> **EXERCISE INSTRUCTIONS**
Leaving out the pictures, output each record exactly as it stands.

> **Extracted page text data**
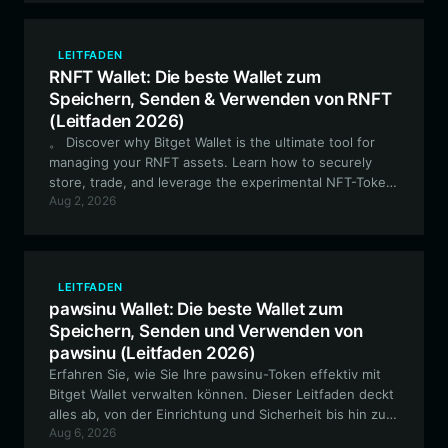
LEITFADEN
RNFT Wallet: Die beste Wallet zum
Speichern, Senden & Verwenden von RNFT
(Leitfaden 2026)
。 Discover why Bitget Wallet is the ultimate tool for
managing your RNFT assets. Learn how to securely
store, trade, and leverage the experimental NFT-Token
Aug 2, 2026
protocol on the Robinhood Chain. Entdecken Sie,
warum Bitget Wallet das ultimative Tool für die
Verwaltung Ihrer RNFT-Assets ist. Erfahren Sie, wie Sie
das experimentelle NFT-Token-Protokoll auf der
Robinhood Chain sicher speichern, handeln und nutzen
LEITFADEN
können.
pawsinu Wallet: Die beste Wallet zum
Speichern, Senden und Verwenden von
pawsinu (Leitfaden 2026)
Erfahren Sie, wie Sie Ihre pawsinu-Token effektiv mit
Bitget Wallet verwalten können. Dieser Leitfaden deckt
alles ab, von der Einrichtung und Sicherheit bis hin zur
Aug 6, 2026
Maximierung Ihrer Erfahrung mit diesem Community-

> **ANSWER SECTION**
LEITFADEN
RNFT Wallet: Die beste Wallet zum
Speichern, Senden & Verwenden von RNFT
(Leitfaden 2026)
。 Discover why Bitget Wallet is the ultimate tool for
managing your RNFT assets. Learn how to securely
store, trade, and leverage the experimental NFT-Token
Aug 2, 2026
protocol on the Robinhood Chain. Entdecken Sie,
warum Bitget Wallet das ultimative Tool für die
Verwaltung Ihrer RNFT-Assets ist. Erfahren Sie, wie Sie
das experimentelle NFT-Token-Protokoll auf der
Robinhood Chain sicher speichern, handeln und nutzen
LEITFADEN
können.
pawsinu Wallet: Die beste Wallet zum
Speichern, Senden und Verwenden von
pawsinu (Leitfaden 2026)
Erfahren Sie, wie Sie Ihre pawsinu-Token effektiv mit
Bitget Wallet verwalten können. Dieser Leitfaden deckt
alles ab, von der Einrichtung und Sicherheit bis hin zur
Aug 6, 2026
Maximierung Ihrer Erfahrung mit diesem Community-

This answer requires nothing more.